Ähnliches hat der Prager Immobilienkaufmann Jan Motovsky mit Karel Gott im Sinn, der diese Würdigung aber schon zu Lebzeiten erfährt. Motovsky kaufte Gott das dreistöckige, hellgelb gestrichene Gebäude am Ortsrand von Jevany ab und eröffnete es vor einem Jahr unter der Mitwirkung des geschmeichelten Sängers als eine Pilgerstätte für dessen Anhänger.

Sie erfahren dort, dass Gott auf 200 Quadratmetern mit mehreren Wohnzimmern und Bädern nebst Sauna und Pool lebte. Er schätzt Antiquitäten, sammelt Armbanduhren, malt Bilder und isst gern gut.

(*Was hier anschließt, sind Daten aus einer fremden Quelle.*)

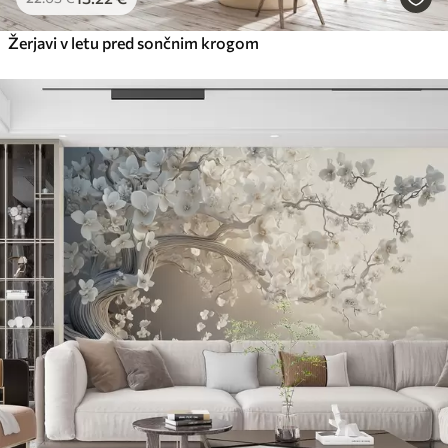
Žerjavi v letu pred sončnim krogom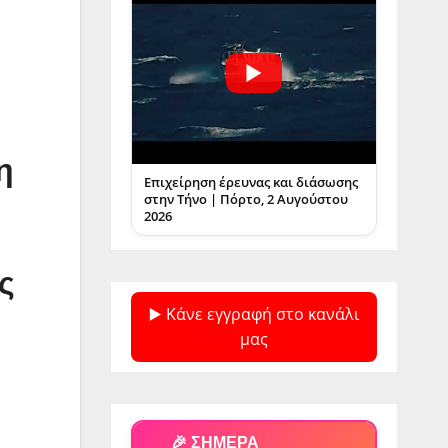
η
Επιχείρηση έρευνας και διάσωσης
στην Τήνο | Πόρτο, 2 Αυγούστου
2026
ς
▶️ Κάνε εγγραφή στο κανάλι
μας
🎉 ΣΗΜΕΡΑ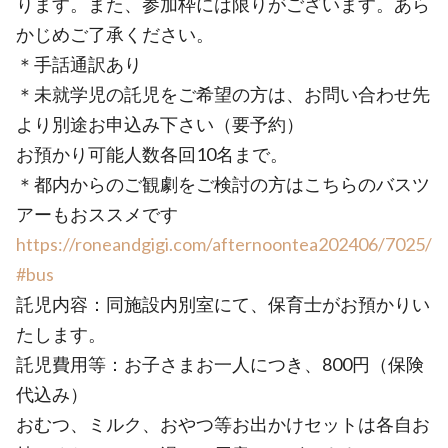
ります。また、参加枠には限りがございます。あら
かじめご了承ください。
＊手話通訳あり
＊未就学児の託児をご希望の方は、お問い合わせ先
より別途お申込み下さい（要予約）
お預かり可能人数各回10名まで。
＊都内からのご観劇をご検討の方はこちらのバスツ
アーもおススメです
https://roneandgigi.com/afternoontea202406/7025/
#bus
託児内容：同施設内別室にて、保育士がお預かりい
たします。
託児費用等：お子さまお一人につき、800円（保険
代込み）
おむつ、ミルク、おやつ等お出かけセットは各自お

Die Küche weist eigenhändig produzierte Fettflecken aus, und im Schlafzimmerschrank hängen etliche seiner glitzernden Bühnenroben, wenngleich die 1927 von einem Prager Fabrikanten erbaute Villa nach dem Erwerb durch Karel Gott im Jahre 1969 weit stärker von dessen Eltern als von ihm selber genutzt wurde. Der Meister hat ein zweites, nicht weniger komfortables Domizil in Prag.

In Jevany ist er mit einer Unzahl von Plattencovern und Auszeichnungen präsent, die seine Laufbahn als einer der bekanntesten Tschechen der Gegenwart beleuchten. Etwa 15 Millionen Schallplatten und CDs hat er allein in der Heimat verkauft, mindestens ebenso viele im Rest der Welt, er singt in 15 Sprachen. Größte Bedeutung hatte von Anfang an die deutschsprachige Nachbarschaft, weshalb in Jevany ein wenig Enttäuschung herrscht, dass deutsche Fans bisher nicht in der erhofften großen Zahl aufkreuzen.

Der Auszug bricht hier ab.